With 50 clients an 8-core server is actually only running 8 clients worth of CPU, too – it’s rapidly switching among those 50 and the net result is that everyone waits longer for their response.

Instead of serving 50 clients very poorly, it’s far better for your site to serve a number that doesn’t massively over-commit your web servers – like 8 clients on a 4 CPU 4Gb RAM virtual machine. The rest of the connections will be just like people queuing to be served.

When you’re not over-committing, the people that you let through will get served quicker, which means that slots will open faster and you’ll serve more people (and those people will have a better experience) than if you tried to do everything at once. (Just imagine checking in at an airport if everyone just walked up to the airline desks at the same time.)

Now that you’re limiting the amount of dynamic pages being processed at any one time, you should make sure that everything else is being served through another route and not using the precious resources that you’re saving for clients interacting: adding to basket and checking out.

Once that groundwork is laid, you can use tools like Varnish Cache as an HTTP accelerator and look at employing a content delivery network (CDN) and a static web server to serve your static assets.

Varnish will efficiently serve all of those static assets: product images, CSS, web fonts, JavaScript and the “not logged in” version of your site. Once you’ve told it (through cache control headers) what it can cache and for how long it will maintain its own copy of those resources. It won’t ask your overworked web server for another copy until either that resource expires or it’s kicked out of the cache by another, more popular, resource.

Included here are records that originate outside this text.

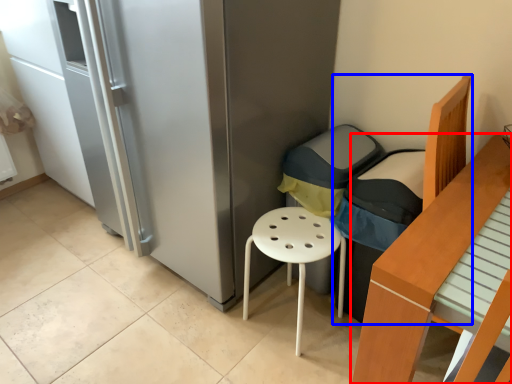 Question: Which of the following is the farthest to the observer, furniture (highlighted by a red box) or armchair (highlighted by a blue box)?

Choices:
 (A) furniture
 (B) armchair

Answer: (B) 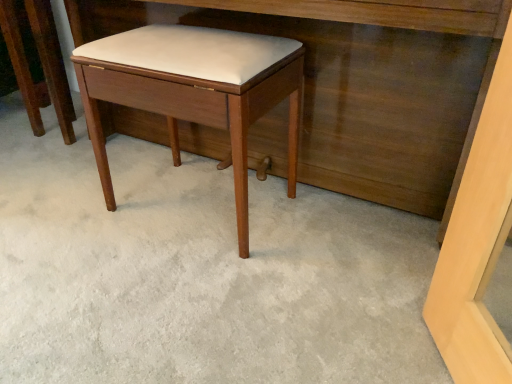 Question: Is matte wood vanity at center with matte wood stool at center?

Choices:
 (A) yes
 (B) no

Answer: (B)

Question: Is matte wood vanity at center wider than matte wood stool at center?

Choices:
 (A) yes
 (B) no

Answer: (A)

Question: Can you confirm if matte wood vanity at center is smaller than matte wood stool at center?

Choices:
 (A) yes
 (B) no

Answer: (B)

Question: Is matte wood vanity at center facing towards matte wood stool at center?

Choices:
 (A) no
 (B) yes

Answer: (B)

Question: Is matte wood vanity at center surrounding matte wood stool at center?

Choices:
 (A) no
 (B) yes

Answer: (B)

Question: From the image's perspective, is matte wood stool at center above or below matte wood stool at center?

Choices:
 (A) below
 (B) above

Answer: (A)

Question: Considering the positions of matte wood stool at center and matte wood stool at center in the image, is matte wood stool at center wider or thinner than matte wood stool at center?

Choices:
 (A) wide
 (B) thin

Answer: (A)

Question: From a real-world perspective, is matte wood stool at center physically located above or below matte wood stool at center?

Choices:
 (A) below
 (B) above

Answer: (A)

Question: Considering the positions of point (x=236, y=125) and point (x=51, y=64), is point (x=236, y=125) closer or farther from the camera than point (x=51, y=64)?

Choices:
 (A) farther
 (B) closer

Answer: (B)

Question: From the image's perspective, is matte wood stool at center above or below matte wood stool at center?

Choices:
 (A) above
 (B) below

Answer: (A)

Question: Relative to matte wood stool at center, is matte wood stool at center in front or behind?

Choices:
 (A) behind
 (B) front

Answer: (A)

Question: Is matte wood stool at center taller or shorter than matte wood stool at center?

Choices:
 (A) short
 (B) tall

Answer: (B)

Question: Would you say matte wood stool at center is inside or outside matte wood stool at center?

Choices:
 (A) inside
 (B) outside

Answer: (B)

Question: Considering the positions of point (245, 157) and point (332, 142), is point (245, 157) closer or farther from the camera than point (332, 142)?

Choices:
 (A) closer
 (B) farther

Answer: (B)

Question: From a real-world perspective, is matte wood stool at center positioned above or below matte wood vanity at center?

Choices:
 (A) below
 (B) above

Answer: (A)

A CDN and a static web server will perform a similar role: moving anything that doesn’t need to be done by the application’s web server far away from it. Many CDNs work like a proxy and will also cache your assets: Fastly (a popular CDN) is even based on a customised version of Varnish.

These are a great option when you don’t want to (or don’t have time to) set up a dedicated proxy and they have other benefits for site speed, like moving cached copies of your images and assets geographically closer to your customers. Some CDN providers will even offer denial-of-service protection in case it’s not just a lot of customers bringing your website down, but a malicious attack.

What about when all of that isn’t enough? When you’ve optimised what you can and moved as much away from the application web servers as possible, your options come down to getting a bigger server or getting more servers.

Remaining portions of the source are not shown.